--- Task data Enclosed Below ---
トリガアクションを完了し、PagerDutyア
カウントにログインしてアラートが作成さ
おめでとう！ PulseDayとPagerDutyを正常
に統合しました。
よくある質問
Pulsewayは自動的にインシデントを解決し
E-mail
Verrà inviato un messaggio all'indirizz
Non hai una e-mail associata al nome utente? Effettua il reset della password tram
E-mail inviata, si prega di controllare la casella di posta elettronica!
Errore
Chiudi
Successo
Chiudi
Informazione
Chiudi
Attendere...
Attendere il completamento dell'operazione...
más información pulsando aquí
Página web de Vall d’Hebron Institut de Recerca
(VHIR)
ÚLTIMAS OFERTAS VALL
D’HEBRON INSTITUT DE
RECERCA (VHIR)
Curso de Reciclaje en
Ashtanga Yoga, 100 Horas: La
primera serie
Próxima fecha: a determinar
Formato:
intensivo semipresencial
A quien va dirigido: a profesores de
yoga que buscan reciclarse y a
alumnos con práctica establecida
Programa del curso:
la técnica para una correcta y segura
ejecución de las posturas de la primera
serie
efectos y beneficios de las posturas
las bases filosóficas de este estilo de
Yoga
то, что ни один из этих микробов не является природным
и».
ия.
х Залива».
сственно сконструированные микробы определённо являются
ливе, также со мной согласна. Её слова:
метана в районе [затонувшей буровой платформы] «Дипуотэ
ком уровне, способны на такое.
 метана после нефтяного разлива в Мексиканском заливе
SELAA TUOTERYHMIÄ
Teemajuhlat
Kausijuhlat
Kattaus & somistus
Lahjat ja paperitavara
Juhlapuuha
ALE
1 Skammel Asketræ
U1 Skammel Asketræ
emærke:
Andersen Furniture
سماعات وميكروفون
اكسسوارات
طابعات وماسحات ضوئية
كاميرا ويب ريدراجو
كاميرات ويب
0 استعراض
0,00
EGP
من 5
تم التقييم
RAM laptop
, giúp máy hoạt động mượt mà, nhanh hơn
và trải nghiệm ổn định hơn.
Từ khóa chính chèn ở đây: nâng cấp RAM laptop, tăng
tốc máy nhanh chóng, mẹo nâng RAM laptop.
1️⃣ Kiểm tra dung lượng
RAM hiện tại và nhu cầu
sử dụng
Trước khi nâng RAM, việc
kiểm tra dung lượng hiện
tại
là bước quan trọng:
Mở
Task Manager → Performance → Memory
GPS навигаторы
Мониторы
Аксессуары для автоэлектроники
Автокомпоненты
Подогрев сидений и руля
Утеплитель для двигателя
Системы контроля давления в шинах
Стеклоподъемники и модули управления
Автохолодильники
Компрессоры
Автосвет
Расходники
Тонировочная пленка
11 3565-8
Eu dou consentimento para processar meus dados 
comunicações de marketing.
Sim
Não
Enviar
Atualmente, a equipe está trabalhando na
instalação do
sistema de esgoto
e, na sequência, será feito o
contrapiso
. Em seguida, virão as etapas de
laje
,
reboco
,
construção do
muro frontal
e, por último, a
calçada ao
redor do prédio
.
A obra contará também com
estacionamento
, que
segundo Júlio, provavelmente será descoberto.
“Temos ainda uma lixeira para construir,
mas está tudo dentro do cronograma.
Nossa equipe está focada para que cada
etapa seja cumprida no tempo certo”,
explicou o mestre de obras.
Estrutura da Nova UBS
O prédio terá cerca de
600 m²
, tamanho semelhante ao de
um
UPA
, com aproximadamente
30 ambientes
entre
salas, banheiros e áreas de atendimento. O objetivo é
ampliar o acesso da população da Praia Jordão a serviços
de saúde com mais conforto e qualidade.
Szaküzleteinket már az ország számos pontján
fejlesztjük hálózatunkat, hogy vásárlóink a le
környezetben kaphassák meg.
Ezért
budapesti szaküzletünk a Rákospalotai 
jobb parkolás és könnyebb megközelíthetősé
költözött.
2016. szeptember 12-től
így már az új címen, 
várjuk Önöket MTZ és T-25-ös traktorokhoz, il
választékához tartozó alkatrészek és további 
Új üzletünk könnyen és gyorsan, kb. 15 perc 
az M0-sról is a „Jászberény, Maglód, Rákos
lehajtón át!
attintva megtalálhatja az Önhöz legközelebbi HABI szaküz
--- End of Enclosed Task data ---
Work request -
Each entry is to be retyped exactly as it appears.

Answer to the exercise -
トリガアクションを完了し、PagerDutyア
カウントにログインしてアラートが作成さ
おめでとう！ PulseDayとPagerDutyを正常
に統合しました。
よくある質問
Pulsewayは自動的にインシデントを解決し
E-mail
Verrà inviato un messaggio all'indirizz
Non hai una e-mail associata al nome utente? Effettua il reset della password tram
E-mail inviata, si prega di controllare la casella di posta elettronica!
Errore
Chiudi
Successo
Chiudi
Informazione
Chiudi
Attendere...
Attendere il completamento dell'operazione...
más información pulsando aquí
Página web de Vall d’Hebron Institut de Recerca
(VHIR)
ÚLTIMAS OFERTAS VALL
D’HEBRON INSTITUT DE
RECERCA (VHIR)
Curso de Reciclaje en
Ashtanga Yoga, 100 Horas: La
primera serie
Próxima fecha: a determinar
Formato:
intensivo semipresencial
A quien va dirigido: a profesores de
yoga que buscan reciclarse y a
alumnos con práctica establecida
Programa del curso:
la técnica para una correcta y segura
ejecución de las posturas de la primera
serie
efectos y beneficios de las posturas
las bases filosóficas de este estilo de
Yoga
то, что ни один из этих микробов не является природным
и».
ия.
х Залива».
сственно сконструированные микробы определённо являются
ливе, также со мной согласна. Её слова:
метана в районе [затонувшей буровой платформы] «Дипуотэ
ком уровне, способны на такое.
 метана после нефтяного разлива в Мексиканском заливе
SELAA TUOTERYHMIÄ
Teemajuhlat
Kausijuhlat
Kattaus & somistus
Lahjat ja paperitavara
Juhlapuuha
ALE
1 Skammel Asketræ
U1 Skammel Asketræ
emærke:
Andersen Furniture
سماعات وميكروفون
اكسسوارات
طابعات وماسحات ضوئية
كاميرا ويب ريدراجو
كاميرات ويب
0 استعراض
0,00
EGP
من 5
تم التقييم
RAM laptop
, giúp máy hoạt động mượt mà, nhanh hơn
và trải nghiệm ổn định hơn.
Từ khóa chính chèn ở đây: nâng cấp RAM laptop, tăng
tốc máy nhanh chóng, mẹo nâng RAM laptop.
1️⃣ Kiểm tra dung lượng
RAM hiện tại và nhu cầu
sử dụng
Trước khi nâng RAM, việc
kiểm tra dung lượng hiện
tại
là bước quan trọng:
Mở
Task Manager → Performance → Memory
GPS навигаторы
Мониторы
Аксессуары для автоэлектроники
Автокомпоненты
Подогрев сидений и руля
Утеплитель для двигателя
Системы контроля давления в шинах
Стеклоподъемники и модули управления
Автохолодильники
Компрессоры
Автосвет
Расходники
Тонировочная пленка
11 3565-8
Eu dou consentimento para processar meus dados 
comunicações de marketing.
Sim
Não
Enviar
Atualmente, a equipe está trabalhando na
instalação do
sistema de esgoto
e, na sequência, será feito o
contrapiso
. Em seguida, virão as etapas de
laje
,
reboco
,
construção do
muro frontal
e, por último, a
calçada ao
redor do prédio
.
A obra contará também com
estacionamento
, que
segundo Júlio, provavelmente será descoberto.
“Temos ainda uma lixeira para construir,
mas está tudo dentro do cronograma.
Nossa equipe está focada para que cada
etapa seja cumprida no tempo certo”,
explicou o mestre de obras.
Estrutura da Nova UBS
O prédio terá cerca de
600 m²
, tamanho semelhante ao de
um
UPA
, com aproximadamente
30 ambientes
entre
salas, banheiros e áreas de atendimento. O objetivo é
ampliar o acesso da população da Praia Jordão a serviços
de saúde com mais conforto e qualidade.
Szaküzleteinket már az ország számos pontján
fejlesztjük hálózatunkat, hogy vásárlóink a le
környezetben kaphassák meg.
Ezért
budapesti szaküzletünk a Rákospalotai 
jobb parkolás és könnyebb megközelíthetősé
költözött.
2016. szeptember 12-től
így már az új címen, 
várjuk Önöket MTZ és T-25-ös traktorokhoz, il
választékához tartozó alkatrészek és további 
Új üzletünk könnyen és gyorsan, kb. 15 perc 
az M0-sról is a „Jászberény, Maglód, Rákos
lehajtón át!
attintva megtalálhatja az Önhöz legközelebbi HABI szaküz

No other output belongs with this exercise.